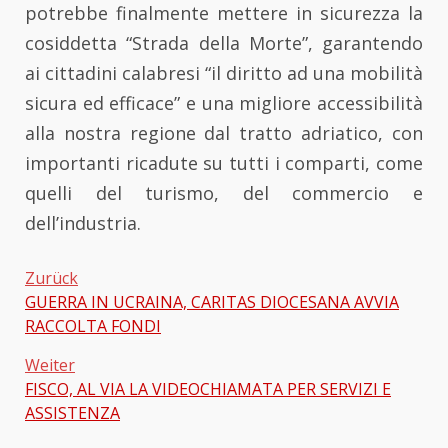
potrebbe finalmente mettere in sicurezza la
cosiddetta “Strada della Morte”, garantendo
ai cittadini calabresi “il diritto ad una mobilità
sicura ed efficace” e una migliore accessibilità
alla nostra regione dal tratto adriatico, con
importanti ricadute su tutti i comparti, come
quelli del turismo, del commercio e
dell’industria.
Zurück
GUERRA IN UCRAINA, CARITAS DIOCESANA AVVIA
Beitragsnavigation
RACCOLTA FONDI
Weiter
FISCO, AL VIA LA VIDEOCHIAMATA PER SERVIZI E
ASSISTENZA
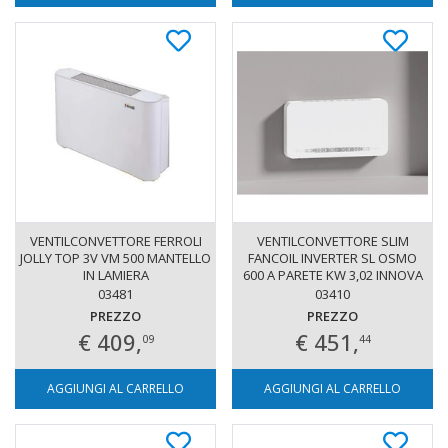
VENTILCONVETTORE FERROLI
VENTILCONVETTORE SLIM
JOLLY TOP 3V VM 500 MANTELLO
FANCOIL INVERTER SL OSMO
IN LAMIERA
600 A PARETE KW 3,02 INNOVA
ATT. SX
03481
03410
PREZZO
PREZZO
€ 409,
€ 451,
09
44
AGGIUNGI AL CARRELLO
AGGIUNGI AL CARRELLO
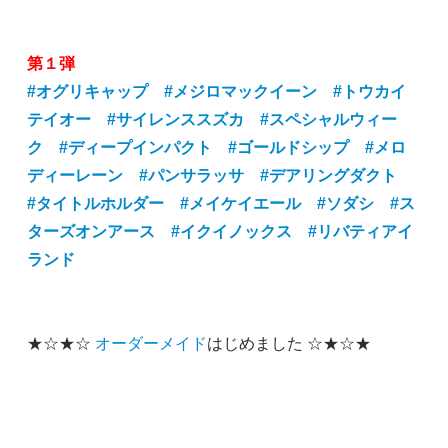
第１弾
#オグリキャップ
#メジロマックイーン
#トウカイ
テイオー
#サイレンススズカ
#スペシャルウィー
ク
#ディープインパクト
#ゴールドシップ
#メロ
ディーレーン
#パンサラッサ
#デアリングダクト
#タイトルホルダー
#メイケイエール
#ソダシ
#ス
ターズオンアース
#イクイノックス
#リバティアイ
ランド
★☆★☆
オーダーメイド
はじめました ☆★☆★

☆ ☆ ☆

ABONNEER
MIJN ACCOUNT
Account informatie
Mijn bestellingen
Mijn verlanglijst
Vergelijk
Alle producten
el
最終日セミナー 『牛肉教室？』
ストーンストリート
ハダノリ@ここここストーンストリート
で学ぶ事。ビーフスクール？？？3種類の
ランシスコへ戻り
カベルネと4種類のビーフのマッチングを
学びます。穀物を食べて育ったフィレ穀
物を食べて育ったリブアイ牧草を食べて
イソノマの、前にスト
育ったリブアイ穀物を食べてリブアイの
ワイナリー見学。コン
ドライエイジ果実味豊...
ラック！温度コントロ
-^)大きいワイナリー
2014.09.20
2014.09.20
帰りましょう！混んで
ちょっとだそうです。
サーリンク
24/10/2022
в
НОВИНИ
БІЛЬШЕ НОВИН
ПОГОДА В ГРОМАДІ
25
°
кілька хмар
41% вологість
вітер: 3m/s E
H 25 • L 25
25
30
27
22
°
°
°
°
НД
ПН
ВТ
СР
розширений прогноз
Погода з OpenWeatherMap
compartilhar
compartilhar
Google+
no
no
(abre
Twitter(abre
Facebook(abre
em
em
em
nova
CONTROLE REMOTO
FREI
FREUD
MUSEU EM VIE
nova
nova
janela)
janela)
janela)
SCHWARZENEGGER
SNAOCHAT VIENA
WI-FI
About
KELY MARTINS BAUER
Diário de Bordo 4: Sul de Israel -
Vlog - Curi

☆ ☆ ☆

# TRY IT
Everything between and including the line above containing "potrebbe finalmente mettere in sicurezza la" and the line containing "はじめました ☆★☆★" should be reproduced exactly, with pictures excluded.

# RESULT FOR THIS TASK
potrebbe finalmente mettere in sicurezza la
cosiddetta “Strada della Morte”, garantendo
ai cittadini calabresi “il diritto ad una mobilità
sicura ed efficace” e una migliore accessibilità
alla nostra regione dal tratto adriatico, con
importanti ricadute su tutti i comparti, come
quelli del turismo, del commercio e
dell’industria.
Zurück
GUERRA IN UCRAINA, CARITAS DIOCESANA AVVIA
Beitragsnavigation
RACCOLTA FONDI
Weiter
FISCO, AL VIA LA VIDEOCHIAMATA PER SERVIZI E
ASSISTENZA
VENTILCONVETTORE FERROLI
VENTILCONVETTORE SLIM
JOLLY TOP 3V VM 500 MANTELLO
FANCOIL INVERTER SL OSMO
IN LAMIERA
600 A PARETE KW 3,02 INNOVA
ATT. SX
03481
03410
PREZZO
PREZZO
€ 409,
€ 451,
09
44
AGGIUNGI AL CARRELLO
AGGIUNGI AL CARRELLO
第１弾
#オグリキャップ
#メジロマックイーン
#トウカイ
テイオー
#サイレンススズカ
#スペシャルウィー
ク
#ディープインパクト
#ゴールドシップ
#メロ
ディーレーン
#パンサラッサ
#デアリングダクト
#タイトルホルダー
#メイケイエール
#ソダシ
#ス
ターズオンアース
#イクイノックス
#リバティアイ
ランド
★☆★☆
オーダーメイド
はじめました ☆★☆★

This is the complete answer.